Una lápida me llama la atención. La traduzco: “Homenaje al mejor hijo: / Si yo hubiera sido Dios, / te habría curado. / Si yo hubiera sido maga, / te habría aliviado. / Pero como fui solamente tu madre / me dediqué a contemplar tu rostro con resignación / y a amarte siempre desde el fondo de mi corazón. / Navega en paz. / Yo seré siempre / tu puerto de abrigo. / De la madre que mucho te ama / Lusita”.
Disuena este estoico epitafio del resto de los exvotos, todos ellos agradeciendo una curación o una mejora. Desciendo hasta el largo de Martim Moniz empapado de melancolía.
Viernes, 23 de noviembre
NO CONTARÉ NADA
Por la mañana tomo un café en el Starbucks de la estación del Rossio, entro en las librerías de la Rua do Alecrim, saludo al poeta que espera a los turistas frente al café A Brasileira (“¡Si hubiera sabido que la gloria era esto!”, parece pensar); pero a las siete en punto, como todos los viernes, ya estoy, antes que nadie, en la tertulia.
––¿Qué tal la presentación?, me pregunta Marcos.
––La presentación bien, lo malo fue el estrambote. A Matilde Ras se la conoce, los que la conocen, por el consultorio grafológico que, durante muchos años, llevó en el ABC y en otras publicaciones.

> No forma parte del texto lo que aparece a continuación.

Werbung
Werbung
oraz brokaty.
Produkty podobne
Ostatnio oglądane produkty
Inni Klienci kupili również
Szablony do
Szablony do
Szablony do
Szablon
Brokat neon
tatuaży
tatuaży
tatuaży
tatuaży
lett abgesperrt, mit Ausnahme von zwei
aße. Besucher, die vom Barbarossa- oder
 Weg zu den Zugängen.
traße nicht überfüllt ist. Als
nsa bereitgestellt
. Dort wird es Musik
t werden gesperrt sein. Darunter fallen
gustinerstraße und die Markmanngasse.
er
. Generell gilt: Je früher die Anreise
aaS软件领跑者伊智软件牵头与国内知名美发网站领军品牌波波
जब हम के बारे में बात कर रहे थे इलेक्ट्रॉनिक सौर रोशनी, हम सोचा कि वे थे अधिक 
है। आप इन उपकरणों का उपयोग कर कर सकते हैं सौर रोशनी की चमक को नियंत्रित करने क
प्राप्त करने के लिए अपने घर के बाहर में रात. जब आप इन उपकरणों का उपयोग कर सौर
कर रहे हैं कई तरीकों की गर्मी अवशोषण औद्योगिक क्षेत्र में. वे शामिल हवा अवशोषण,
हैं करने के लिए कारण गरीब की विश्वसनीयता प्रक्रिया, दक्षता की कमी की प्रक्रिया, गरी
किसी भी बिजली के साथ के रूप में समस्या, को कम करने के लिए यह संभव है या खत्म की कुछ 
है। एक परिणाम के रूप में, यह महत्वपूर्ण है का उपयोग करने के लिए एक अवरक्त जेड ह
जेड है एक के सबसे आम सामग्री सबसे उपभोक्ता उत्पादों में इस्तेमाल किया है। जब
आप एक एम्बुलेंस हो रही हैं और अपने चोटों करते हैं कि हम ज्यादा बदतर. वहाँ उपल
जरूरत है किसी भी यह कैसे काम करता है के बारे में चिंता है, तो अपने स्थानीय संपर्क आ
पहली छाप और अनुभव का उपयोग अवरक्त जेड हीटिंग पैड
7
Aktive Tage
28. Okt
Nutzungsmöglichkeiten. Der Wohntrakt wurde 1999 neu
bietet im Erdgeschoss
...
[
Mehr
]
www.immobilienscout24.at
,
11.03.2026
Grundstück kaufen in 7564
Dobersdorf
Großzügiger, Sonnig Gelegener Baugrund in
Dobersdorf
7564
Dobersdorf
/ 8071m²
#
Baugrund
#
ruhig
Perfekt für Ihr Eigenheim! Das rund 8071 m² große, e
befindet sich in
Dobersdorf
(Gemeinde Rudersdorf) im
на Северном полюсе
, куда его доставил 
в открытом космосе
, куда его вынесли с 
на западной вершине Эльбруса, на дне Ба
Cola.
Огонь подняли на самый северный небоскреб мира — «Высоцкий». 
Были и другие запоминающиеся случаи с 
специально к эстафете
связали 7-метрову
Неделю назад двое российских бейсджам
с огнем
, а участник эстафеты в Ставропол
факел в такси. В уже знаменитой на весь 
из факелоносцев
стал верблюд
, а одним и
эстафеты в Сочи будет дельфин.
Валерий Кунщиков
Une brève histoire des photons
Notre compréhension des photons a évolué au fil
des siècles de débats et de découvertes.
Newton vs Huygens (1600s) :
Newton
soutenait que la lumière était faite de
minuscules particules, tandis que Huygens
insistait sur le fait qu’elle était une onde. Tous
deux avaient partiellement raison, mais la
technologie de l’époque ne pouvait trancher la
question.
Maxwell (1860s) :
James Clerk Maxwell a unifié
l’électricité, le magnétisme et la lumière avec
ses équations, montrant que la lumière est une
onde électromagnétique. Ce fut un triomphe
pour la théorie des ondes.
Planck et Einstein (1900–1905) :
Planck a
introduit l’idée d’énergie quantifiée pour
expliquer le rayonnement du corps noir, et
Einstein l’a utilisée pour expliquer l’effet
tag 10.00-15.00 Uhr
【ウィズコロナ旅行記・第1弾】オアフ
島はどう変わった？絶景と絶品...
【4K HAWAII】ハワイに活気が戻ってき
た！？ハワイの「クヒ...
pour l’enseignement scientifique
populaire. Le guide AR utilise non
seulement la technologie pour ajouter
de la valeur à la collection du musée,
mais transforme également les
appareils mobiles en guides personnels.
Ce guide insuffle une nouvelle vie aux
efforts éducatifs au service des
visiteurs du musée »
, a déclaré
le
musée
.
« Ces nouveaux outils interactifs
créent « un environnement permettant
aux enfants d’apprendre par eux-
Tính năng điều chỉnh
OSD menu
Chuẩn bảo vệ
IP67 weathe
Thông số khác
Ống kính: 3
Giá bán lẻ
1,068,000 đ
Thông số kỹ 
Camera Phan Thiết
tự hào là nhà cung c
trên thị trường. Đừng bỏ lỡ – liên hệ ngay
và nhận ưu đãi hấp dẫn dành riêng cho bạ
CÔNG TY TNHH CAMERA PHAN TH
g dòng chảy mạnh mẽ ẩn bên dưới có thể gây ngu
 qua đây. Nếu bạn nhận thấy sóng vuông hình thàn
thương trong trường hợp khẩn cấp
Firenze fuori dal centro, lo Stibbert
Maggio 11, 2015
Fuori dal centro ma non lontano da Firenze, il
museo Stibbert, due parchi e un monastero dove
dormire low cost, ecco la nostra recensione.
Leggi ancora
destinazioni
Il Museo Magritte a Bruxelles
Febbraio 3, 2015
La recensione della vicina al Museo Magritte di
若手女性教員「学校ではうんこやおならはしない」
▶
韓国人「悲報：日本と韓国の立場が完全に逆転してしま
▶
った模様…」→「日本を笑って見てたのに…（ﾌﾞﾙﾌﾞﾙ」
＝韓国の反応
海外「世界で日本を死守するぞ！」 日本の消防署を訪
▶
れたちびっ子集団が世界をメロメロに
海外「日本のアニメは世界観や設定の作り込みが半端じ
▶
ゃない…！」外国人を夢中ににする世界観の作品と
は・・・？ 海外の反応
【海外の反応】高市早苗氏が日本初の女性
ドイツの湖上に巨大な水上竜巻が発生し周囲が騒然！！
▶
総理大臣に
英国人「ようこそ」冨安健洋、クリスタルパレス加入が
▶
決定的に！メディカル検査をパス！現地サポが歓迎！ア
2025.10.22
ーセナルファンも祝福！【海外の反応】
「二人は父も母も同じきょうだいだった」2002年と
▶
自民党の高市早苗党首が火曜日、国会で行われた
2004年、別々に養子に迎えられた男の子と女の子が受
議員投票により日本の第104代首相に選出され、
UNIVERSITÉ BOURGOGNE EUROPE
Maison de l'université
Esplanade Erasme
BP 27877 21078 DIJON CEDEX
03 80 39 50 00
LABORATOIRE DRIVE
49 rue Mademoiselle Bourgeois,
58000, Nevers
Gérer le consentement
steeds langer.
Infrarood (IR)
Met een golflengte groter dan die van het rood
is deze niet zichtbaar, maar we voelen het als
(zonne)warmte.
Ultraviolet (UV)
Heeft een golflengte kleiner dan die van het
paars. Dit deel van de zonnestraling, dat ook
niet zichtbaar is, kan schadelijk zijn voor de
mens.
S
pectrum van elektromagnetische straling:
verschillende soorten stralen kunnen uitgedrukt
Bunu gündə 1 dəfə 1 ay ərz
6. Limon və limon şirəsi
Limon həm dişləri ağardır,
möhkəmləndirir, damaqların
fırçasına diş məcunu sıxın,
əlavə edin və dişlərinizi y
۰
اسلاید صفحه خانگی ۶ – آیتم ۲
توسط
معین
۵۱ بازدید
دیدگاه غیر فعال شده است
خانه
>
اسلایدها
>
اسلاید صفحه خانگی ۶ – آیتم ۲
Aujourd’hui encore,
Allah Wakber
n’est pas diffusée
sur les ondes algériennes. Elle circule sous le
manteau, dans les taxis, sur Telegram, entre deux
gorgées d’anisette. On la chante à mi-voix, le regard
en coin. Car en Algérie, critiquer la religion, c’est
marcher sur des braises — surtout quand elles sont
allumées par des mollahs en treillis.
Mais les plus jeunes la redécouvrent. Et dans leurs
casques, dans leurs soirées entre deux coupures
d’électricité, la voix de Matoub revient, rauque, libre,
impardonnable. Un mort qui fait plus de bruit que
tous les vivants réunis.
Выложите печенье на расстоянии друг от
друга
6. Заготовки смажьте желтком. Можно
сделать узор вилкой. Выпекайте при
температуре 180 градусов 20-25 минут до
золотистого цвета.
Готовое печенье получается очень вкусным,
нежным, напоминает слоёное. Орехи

El Diario que ahora se publica demuestra que era algo más, bastante más que eso. Pero al bueno de Javier Rioyo, director del Cervantes de Lisboa, no se le ocurrió otra cosa que llevar –fuera de programa– a un grafólogo aficionado que, tras de mí, se dedicó a comentar la letra de Cervantes, de Proust y la de no sé cuántos más. También la de la propia Matilde Ros, de la que dijo que su relación con Elena Fortún no podía haber sido sexual porque unía de no sé qué manera, o no unía, ya no sé bien, la “g” con la letra siguiente. Conseguí no interrumpir demasiado, pero como no soy muy diplomático se notó que todo aquello me parecía una sarta de vaguedades fuera de lugar, como propinar una charla sobre el horóscopo después de una clase de astronomía. Y en Portugal son tan diplomáticos que podían haber estado escuchándole dos horas o lo que el buen señor quisiera. Yo me levanté y me fui procurando que se notara mi irritación.
––¿Y vas a contar todo eso en el diario?
––No, desde luego que no, mejor hablar de Lisboa.